Apple makes bold claims about its environmental track record, but the company is renowned for making products that are fragile and hard to repair. Now that Jony Ive has stepped down as chief design officer, can the Cupertino giant start to make products that are not only beautiful but also reliable and repairable?
iFixit's Kyle Wiens took to the company's blog to criticize the way Apple builds its products.
"It's a shame that Ive is leaving Apple without reconciling this," wrote Wiens. "His iPod started the practice of gluing in batteries, a technique that initially brought scorn but has since become the industry norm. AirPods channel much of [Dieter] Rams' design aesthetic, except they have a built-in death clock and stop working after a couple years. The last seven years of Apple laptop designs have pushed the envelope of thinness, sacrificing upgradeability, serviceability, external ports, and usable keyboards along the way."
But it's not all smacks across Apple's nose.

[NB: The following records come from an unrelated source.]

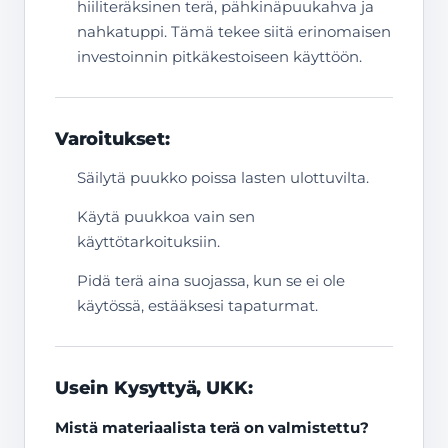
hiiliteräksinen terä, pähkinäpuukahva ja
nahkatuppi. Tämä tekee siitä erinomaisen
investoinnin pitkäkestoiseen käyttöön.
Varoitukset:
Säilytä puukko poissa lasten ulottuvilta.
Käytä puukkoa vain sen
käyttötarkoituksiin.
Pidä terä aina suojassa, kun se ei ole
käytössä, estääksesi tapaturmat.
Usein Kysyttyä, UKK:
Mistä materiaalista terä on valmistettu?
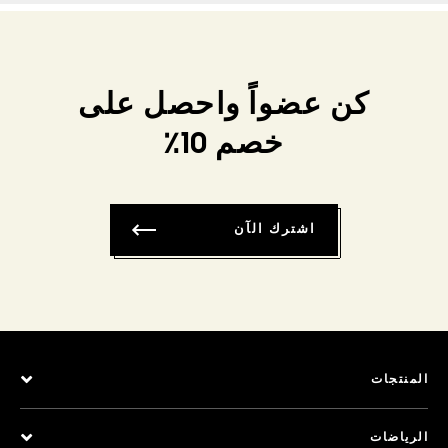
كن عضواً واحصل على
خصم 10٪
اشترك الآن
المنتجات
الرياضات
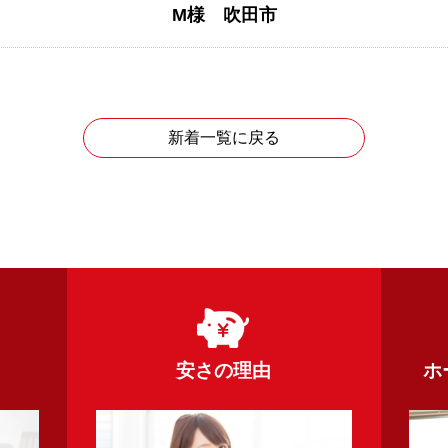
M様 吹田市
新着一覧に戻る
安さの理由
ホ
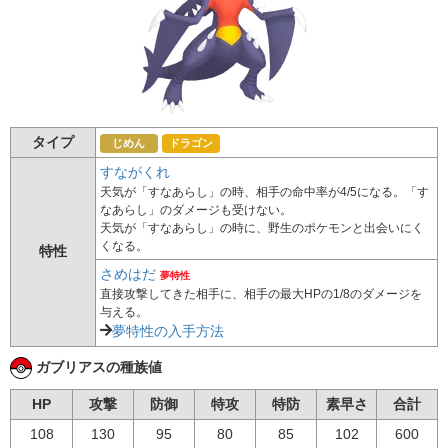
タイプ
じめん
ドラゴン
すながくれ
天気が「すなあらし」の時、相手の命中率が4/5になる。「す
なあらし」のダメージも受けない。
天気が「すなあらし」の時に、野生のポケモンと出会いにく
くなる。
特性
さめはだ
夢特性
直接攻撃してきた相手に、相手の最大HPの1/8のダメージを
与える。
夢特性の入手方法
ガブリアスの種族値
HP
攻撃
防御
特攻
特防
素早さ
合計
108
130
95
80
85
102
600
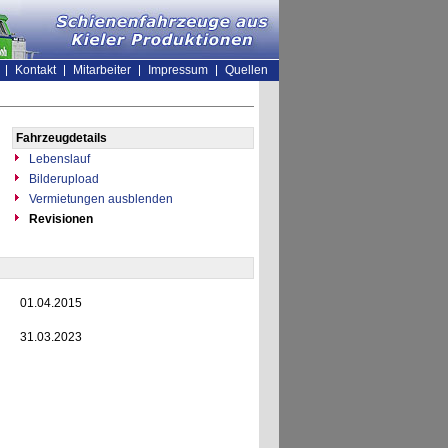
Kontakt
Mitarbeiter
Impressum
Quellen
Fahrzeugdetails
Lebenslauf
Bilderupload
Vermietungen ausblenden
Revisionen
01.04.2015
31.03.2023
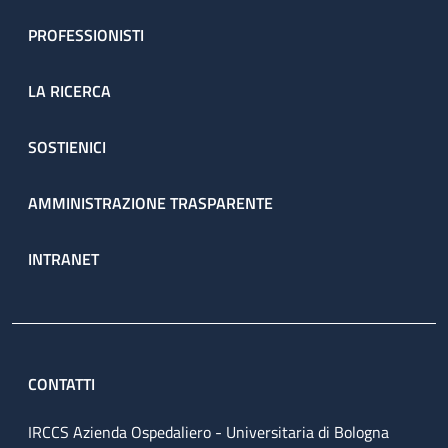
PROFESSIONISTI
LA RICERCA
SOSTIENICI
AMMINISTRAZIONE TRASPARENTE
INTRANET
CONTATTI
IRCCS Azienda Ospedaliero - Universitaria di Bologna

Wiens goes on to applaud Apple for the work it did on making the iPhone more repairable.
"The fundamental repairability challenge with smartphones is making the display and the battery, the parts most likely to break and wear out, easily removable. It took Apple many generations, but they nailed it with the iPhone 6 and haven't looked back since. No Android phone design has managed to replicate the iPhone's ease of service for these critical components."
Apple sells a lot of iPhones, so making them easier to repair and recycle is beneficial to all, including the planet we all live on. And Apple makes so many iPhones that it needs robots that can dismantle them to keep up with the recycling demands. That said, Apple sells tens of millions of iPhones a quarter, so a machine that can dismantle 1.2 million handsets a year is just a drop in the ocean.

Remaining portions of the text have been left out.